The side rails on these play yards can fail, leading to entrapment and fall hazards. The Travel Tender play yard was sold by various retailers through January of this year. It can be returned to the place of purchase for a refund or replacement. Retailers participating in the recall include Babies"R"Us, Burlington Coat Factory, Target and Kohl's. Kudos to Kohl's for being the first of the lot to have the recall posted on their website -- the rest should show up shortly.
Monday, April 6, 2009
The numbers haven't changed much since last year's report -- about 62,500 children under age five were rushed to emergency rooms in 2007 for injuries related to nursery furniture -- cribs, strollers, high chairs, etc. The items most frequently involved were infant carriers and car seat carriers (used outside of cars); cribs/mattresses; high chairs; and strollers. The largest injury category was falls, with the head the most frequently injured body part -- 44% of the reported injuries involved the head.

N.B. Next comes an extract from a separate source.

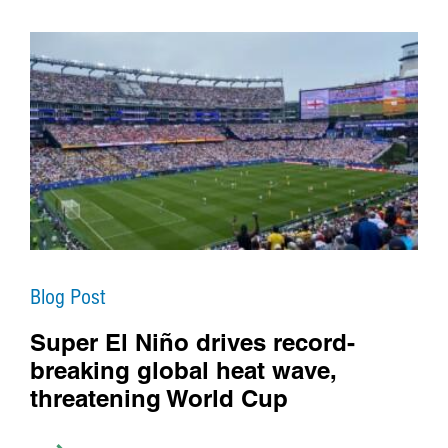
Blog Post
Super El Niño drives record-
breaking global heat wave,
threatening World Cup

Injuries are even or slightly down for many categories but up slightly for playpens and baby gates.
The most recent numbers CPSC is releasing on deaths are from 2005 -- before the flurry of sleeping environment recalls that involved deaths. CPSC estimates an average of 79 deaths each year involving juvenile products. About 30 of those deaths involve cribs, with another 8 in bassinets and 11 involving playpens that are often used as sleep environments for babies. These statistics are a reminder that before using any sleep environment for your baby, check to make sure it is properly assembled, with no missing or broken hardware; that it has not been recalled; and then, remember, bare is best. Remove all soft bedding from a crib or bassinet and use only the mattress supplied or recommended by the manufacturer. Report problems with a nursery product to the manufacturer and CPSC.